_What the task requires_: Repeat each entry exactly, but do not carry over the pictures.

*** Dataset entries Section Begins ***

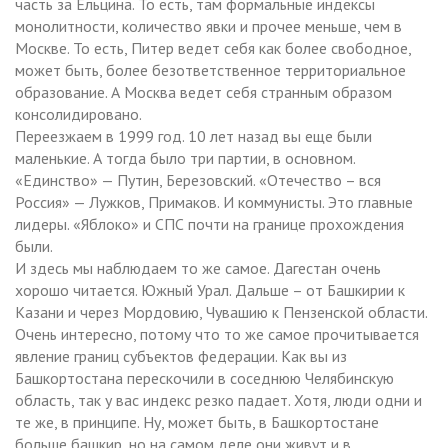
часть за Ельцина. То есть, там формальные индексы
монолитности, количество явки и прочее меньше, чем в
Москве. То есть, Питер ведет себя как более свободное,
может быть, более безответственное территориальное
образование. А Москва ведет себя странным образом
консолидировано.
Переезжаем в 1999 год. 10 лет назад вы еще были
маленькие. А тогда было три партии, в основном.
«Единство» — Путин, Березовский. «Отечество – вся
Россия» — Лужков, Примаков. И коммунисты. Это главные
лидеры. «Яблоко» и СПС почти на границе прохождения
были.
И здесь мы наблюдаем то же самое. Дагестан очень
хорошо читается. Южный Урал. Дальше – от Башкирии к
Казани и через Мордовию, Чувашию к Пензенской области.
Очень интересно, потому что то же самое прочитывается
явление границ субъектов федерации. Как вы из
Башкортостана перескочили в соседнюю Челябинскую
область, так у вас индекс резко падает. Хотя, люди одни и
те же, в принципе. Ну, может быть, в Башкортостане
больше башкир, но на самом деле они живут и в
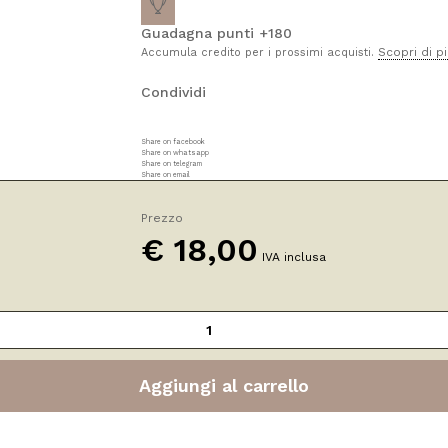
Guadagna punti +180
Scopri di p
Accumula credito per i prossimi acquisti.
Condividi
Share on facebook
Share on whatsapp
Share on telegram
Share on email
Prezzo
€
18,00
IVA inclusa
Aggiungi al carrello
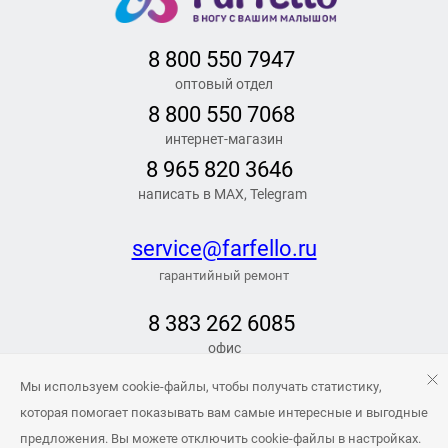
8 800 550 7947
оптовый отдел
8 800 550 7068
интернет-магазин
8 965 820 3646
написать в MAX, Telegram
service@farfello.ru
гарантийный ремонт
8 383 262 6
085
офис
РЕЖИМ РАБОТЫ
Мы используем cookie-файлы, чтобы получать статистику,
Заказать обратный звонок
которая помогает показывать вам самые интересные и выгодные
предложения. Вы можете отключить cookie-файлы в настройках.
info@farfello.ru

*** Dataset entries Section Ends ***

_Response to this task_:
часть за Ельцина. То есть, там формальные индексы
монолитности, количество явки и прочее меньше, чем в
Москве. То есть, Питер ведет себя как более свободное,
может быть, более безответственное территориальное
образование. А Москва ведет себя странным образом
консолидировано.
Переезжаем в 1999 год. 10 лет назад вы еще были
маленькие. А тогда было три партии, в основном.
«Единство» — Путин, Березовский. «Отечество – вся
Россия» — Лужков, Примаков. И коммунисты. Это главные
лидеры. «Яблоко» и СПС почти на границе прохождения
были.
И здесь мы наблюдаем то же самое. Дагестан очень
хорошо читается. Южный Урал. Дальше – от Башкирии к
Казани и через Мордовию, Чувашию к Пензенской области.
Очень интересно, потому что то же самое прочитывается
явление границ субъектов федерации. Как вы из
Башкортостана перескочили в соседнюю Челябинскую
область, так у вас индекс резко падает. Хотя, люди одни и
те же, в принципе. Ну, может быть, в Башкортостане
больше башкир, но на самом деле они живут и в
Guadagna punti +180
Scopri di p
Accumula credito per i prossimi acquisti.
Condividi
Share on facebook
Share on whatsapp
Share on telegram
Share on email
Prezzo
€
18,00
IVA inclusa
Aggiungi al carrello
8 800 550 7947
оптовый отдел
8 800 550 7068
интернет-магазин
8 965 820 3646
написать в MAX, Telegram
service@farfello.ru
гарантийный ремонт
8 383 262 6
085
офис
РЕЖИМ РАБОТЫ
Мы используем cookie-файлы, чтобы получать статистику,
Заказать обратный звонок
которая помогает показывать вам самые интересные и выгодные
предложения. Вы можете отключить cookie-файлы в настройках.
info@farfello.ru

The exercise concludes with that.